A big challenge for most caregivers, is being able to provide care to loved ones so that they can keep living independently in their own homes (91 %). Two measures introduced in the General Assembly will go a long way to help.

Reducing costly hospital readmissions

The bipartisan NC Caregivers Act with 66 bill co-sponsors, has already been enacted in 38 states. This commonsense legislation works to prevent hospital readmissions and helps reduce caregiver stress and expense.

Voters show overwhelming support for the major NC Caregivers Act provisions such as 83.3 percent who favor requiring hospitals to record the name of a patient’s family caregiver in the medical record upon admission, 90.8 percent who believe hospitals need to keep a family caregiver informed of major decisions, like transferring or discharging the patient, and the 94.2 percent who feel hospitals should be required to explain and demonstrate any medical or nursing tasks family caregivers will need to perform after the patient returns home.

Improving health care access

Another bipartisan proposal, the Safe, Accessible, Value Directed and Excellent Health Care Act (SAVE Act), also finds overwhelming support. 85.5 percent of the survey respondents support a proposal to modernize outdated rules related to nurse practitioners and advanced practice registered nurses. These nurses, who have additional training in specific areas like elder care, often visit older patients in their homes. By updating the rules, nurse practitioners can serve as the primary or acute care provider for a patient relieving a growing problem of physician shortages, long appointment wait times and other barriers to care.

Nurse during home visit with senior woman
Getty Images

Opponents of the SAVE Act have been using anecdotal evidence that patients will receive lesser care. But studies have shown the contrary to be true, where ARPNs provide high quality care. The survey finds that 93.4 of respondents who saw an APRN rated that patient visit as “good” or “excellent.”

Dr. Sevier concludes, when it comes to the difficult task of caring for loved ones, most people wouldn’t have it any other way. But to help caregivers reduce some of their stress and strain, and to help people stay in their own homes and communities, we need to work now to implement best practice approaches such as the bi-partisan CARE Act and the SAVE Act.”

AARP North Carolina commissioned a telephone survey among 800 registered voters age 40-plus in North Carolina to learn about their experiences with family caregiving. The sample utilized an age-targeted landline and cell phone registered voter list obtained from Aristotal International. The sample database consisted of 3,967,161 registered voters age 40-plus in the State of North Carolina. Quotas were used in this study based on age and gender and were filled based on responses to questions in the questionnaire.

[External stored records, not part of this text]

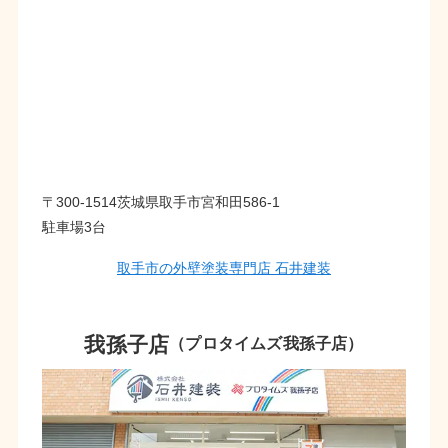
〒300-1514茨城県取手市宮和田586-1
駐車場3台
取手市の外壁塗装専門店 石井建装
我孫子店
（プロタイムズ我孫子店）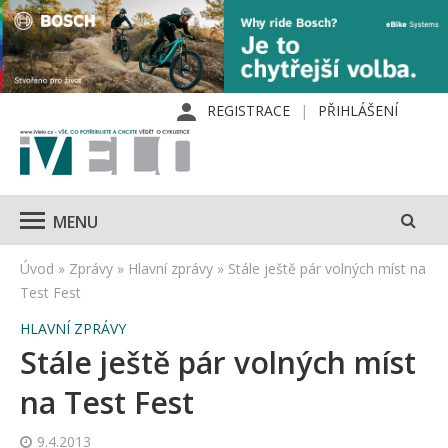
REGISTRACE
PŘIHLÁŠENÍ
MENU
Úvod
»
Zprávy
»
Hlavní zprávy
»
Stále ještě pár volných míst na
Test Fest
HLAVNÍ ZPRÁVY
Stále ještě pár volných míst
na Test Fest
9.4.2013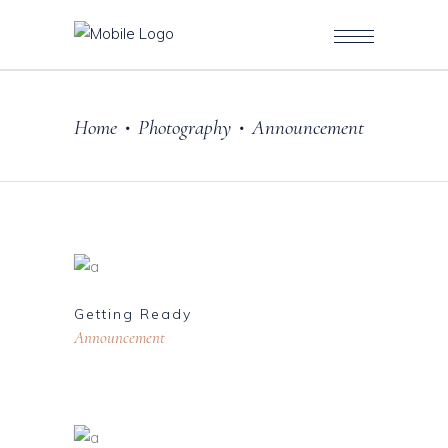
Home
Photography
Announcement
•
•
Getting Ready
Announcement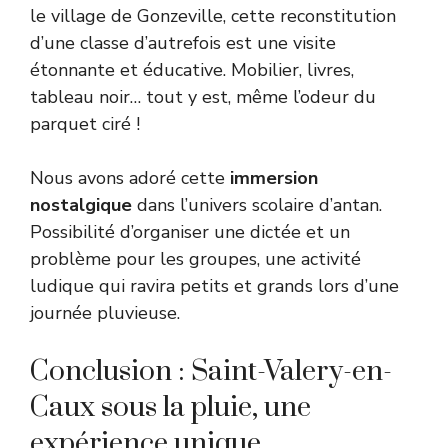
le village de Gonzeville, cette reconstitution
d’une classe d’autrefois est une visite
étonnante et éducative. Mobilier, livres,
tableau noir… tout y est, même l’odeur du
parquet ciré !
Nous avons adoré cette
immersion
nostalgique
dans l’univers scolaire d’antan.
Possibilité d’organiser une dictée et un
problème pour les groupes, une activité
ludique qui ravira petits et grands lors d’une
journée pluvieuse.
Conclusion : Saint-Valery-en-
Caux sous la pluie, une
expérience unique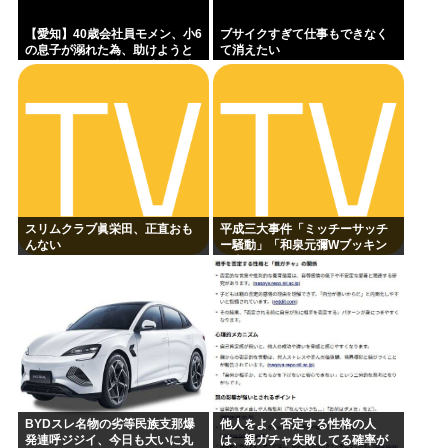
【愛知】40歳会社員モメン、小6
ブサイクすぎて仕事もできなく
の息子が溺れた為、助けようと
て消えたい
して溺れる なお息子は妻が救出
スリムクラブ眞栄田、正直おも
平成三大事件「ミッチーサッチ
んない
ー騒動」「和泉元彌Wブッキン
グ事件」あとひとつは？
BYDスレ名物の劣等民族支那爆
他人をよく否定する性格の人
発連呼ジジイ、今日も大いに丸
は、親ガチャ失敗してる確率が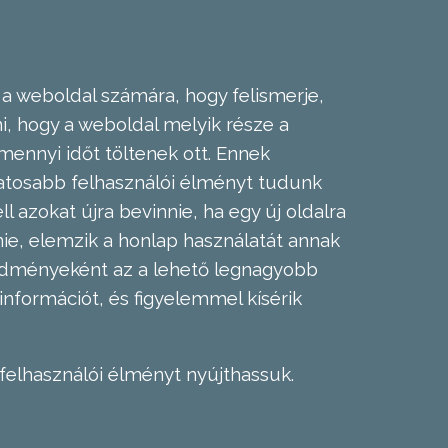
 a weboldal számára, hogy felismerje,
, hogy a weboldal melyik része a
mennyi időt töltenek ott. Ennek
zatosabb felhasználói élményt tudunk
l azokat újra bevinnie, ha egy új oldalra
nie, elemzik a honlap használatát annak
eredményeként az a lehető legnagyobb
információt, és figyelemmel kísérik
felhasználói élményt nyújthassuk.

They were designed to yield a proportional representation of the North Carolina age 40-plus registered voter population.

Respondents were selected at random from the sample list to be dialed. American Directions Research Group (ADRG) asked to speak with the registered voter listed on the file. If that person was unavailable, ADRG asked to speak with another member of the household aged 40-plus who was registered to vote in North Carolina. The interviews averaged 25 minutes in length and were conducted in English. The survey has a margin of sampling error of ±3.46 percent.

This report highlights results from 800 registered voters interviewed from February 16 to March 3, 2019. The data collection and weighting were performed by ADRG. The data is weighted by age and gender to reflect registered voters in North Carolina age 40-plus, based on the sample source.